Inflation has presented a real challenge over the period and whilst we have seen a reduction in the rate and the trend looks positive we endeavour to anticipate inflation when tendering our projects.
Insurance and Bonding
Whilst our strict management of Health and Safety has maintained a low level of claims, Insurance premiums remain high reflecting the level of cover that is sought by our clients.
High profile insolvencies have put pressure on the bonding market significantly reducing the number of providers and affecting the criteria. We are grateful for the continued support of our Bondsmen.
Sustainability
We continue our Roadmap to Net Carbon zero, with environmental sustainability embedded at corporate level, this ensures clear, robust and consistent monitoring, which in turn allows us to ‘forward-think’ our Net Zero strategy.

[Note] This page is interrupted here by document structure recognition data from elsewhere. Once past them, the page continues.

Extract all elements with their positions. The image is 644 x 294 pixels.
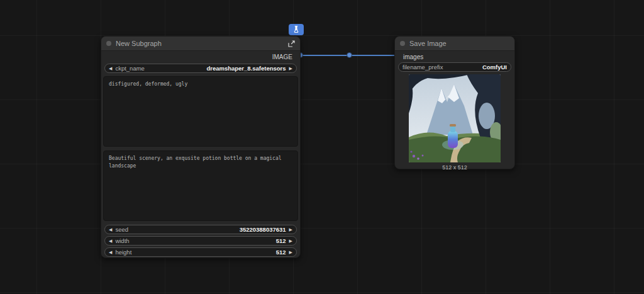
- widget-value: 35220388037631: [240, 226, 286, 233]
- node-save-image[interactable]: Save Image images filename_prefix ComfyU…: [394, 36, 515, 169]
- node-title: New Subgraph: [116, 40, 283, 47]
- node-header[interactable]: Save Image: [395, 37, 514, 51]
- output-slot-label: IMAGE: [272, 54, 292, 60]
- input-slot-label: images: [403, 54, 423, 60]
- widget-value: 512: [276, 237, 286, 244]
- widget-width[interactable]: ◀ width 512 ▶: [104, 236, 297, 246]
- widget-value: ComfyUI: [482, 64, 507, 71]
- widget-seed[interactable]: ◀ seed 35220388037631 ▶: [104, 225, 297, 234]
- output-slot-image[interactable]: IMAGE: [101, 51, 300, 62]
- input-slot-images[interactable]: images: [395, 51, 514, 62]
- widget-value: 512: [276, 249, 286, 256]
- decrement-arrow-icon[interactable]: ◀: [109, 250, 112, 254]
- preview-image[interactable]: [409, 74, 501, 162]
- flask-icon: [293, 24, 299, 35]
- increment-arrow-icon[interactable]: ▶: [289, 227, 292, 232]
- decrement-arrow-icon[interactable]: ◀: [109, 239, 112, 243]
- increment-arrow-icon[interactable]: ▶: [289, 66, 292, 71]
- widget-label: height: [115, 249, 131, 256]
- widget-height[interactable]: ◀ height 512 ▶: [104, 247, 297, 257]
- node-header[interactable]: New Subgraph: [101, 37, 300, 51]
- open-subgraph-icon[interactable]: [287, 40, 295, 47]
- node-status-dot[interactable]: [106, 41, 111, 46]
- subgraph-badge-button[interactable]: [289, 24, 304, 35]
- widget-label: ckpt_name: [115, 65, 144, 72]
- widget-label: seed: [115, 226, 128, 233]
- widget-value: dreamshaper_8.safetensors: [206, 65, 286, 72]
- decrement-arrow-icon[interactable]: ◀: [109, 227, 112, 232]
- node-status-dot[interactable]: [400, 41, 405, 46]
- increment-arrow-icon[interactable]: ▶: [289, 239, 292, 243]
- positive-prompt-textarea[interactable]: Beautiful scenery, an exqusite potion bo…: [103, 150, 298, 221]
- node-graph-canvas[interactable]: New Subgraph IMAGE ◀ ckpt_name dreamshap…: [0, 0, 644, 294]
- increment-arrow-icon[interactable]: ▶: [289, 250, 292, 254]
- image-dimensions-caption: 512 x 512: [395, 164, 514, 171]
- decrement-arrow-icon[interactable]: ◀: [109, 66, 112, 71]
- widget-label: filename_prefix: [402, 64, 443, 71]
- node-title: Save Image: [409, 40, 509, 47]
- widget-filename-prefix[interactable]: filename_prefix ComfyUI: [398, 62, 511, 72]
- link-midpoint-dot[interactable]: [347, 52, 352, 58]
- negative-prompt-textarea[interactable]: disfigured, deformed, ugly: [103, 76, 298, 147]
- widget-label: width: [115, 237, 129, 244]
- fantasy-landscape-image: [409, 74, 501, 162]
- widget-ckpt-name[interactable]: ◀ ckpt_name dreamshaper_8.safetensors ▶: [104, 64, 297, 73]
- node-new-subgraph[interactable]: New Subgraph IMAGE ◀ ckpt_name dreamshap…: [101, 36, 301, 258]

DE Group Contracting is an ISO 14001-certified organisation and as such we align with the United Nations Sustainable Development Goals (SDGs), to demonstrate this commitment and as part of our strategic goal of Net Carbon Zero by 20232 we are now implementing PAS 2060 to manage science-based targets.
Following the launch of our Roadmap 2023/24 year saw the following progression activities.
Evaluation of data to determine our base line for identified carbon reduction strategies
The development of carbon reduction plans and science-based targets in line with identified areas for stage 1 reductions and data findings from baseline analysis has been undertaken, with a view to implementation during 2024/25 financial year in alignment with the requirements of PAS 2060.
The development of electronic systems in preparation for Scope 3 reporting and compliance requirements.
In this reporting period we became active members of both Concrete Zero and Steel Zero, we use these forums to share and gather information on best practice, advanced technology and to enable us to benchmark our specific performance. We have target-based commitments, both long and short term that have been established by Concrete and Steel Zero.
We monitor scope 1 and 2 data monthly. 2024 saw us invest in technology to aid the reporting of scope 3 emissions.
We keep informed on technological advances in the industry, this includes HVO based plant, the use of solar charging where possible, earth friendly concrete, low carbon hoarding and other environmental solutions. The use of rechargeable, electric and solar powered equipment, plant and machinery on site has resulted in the reduction of fossil fuels used.
We use live monitoring where possible on site, this includes metrics on travel, site delivery, dust, noise and air monitoring.
We have a strong ethos for repurposing across the Group, reducing further waste generated and enabling us to meet our waste recycling targets.
We work in close collaboration with our supply chain, with 2024 seeing the launch of our minimum standards campaign, ensuring our operations are conducted in line with our strategic goals.
The re-use of materials and consumables has significantly increased over the last 12 months. We have developed and established a network of Circular Economy Partners to ensure that at every opportunity, surplus items are effectively reused, further building on the Groups Cradle to Cradle thesis.
Recognising that Sustainability includes what we leave behind for the next generation, we are committed to engaging with local communities and educational institutes offering practical and theoretical experiences, guidance, and general information to improve awareness wherever we can.
These steps will ensure that sustainability and environmental governance is a golden thread that ensures we will not only reduce our impact on the planet but also, enhance our client’s journey, assisting them in achieving environmental excellence at every opportunity.
Our Defined Core Values
Integrity, honesty, and Trust - always Doing the right thing with consistent moral and ethical principles.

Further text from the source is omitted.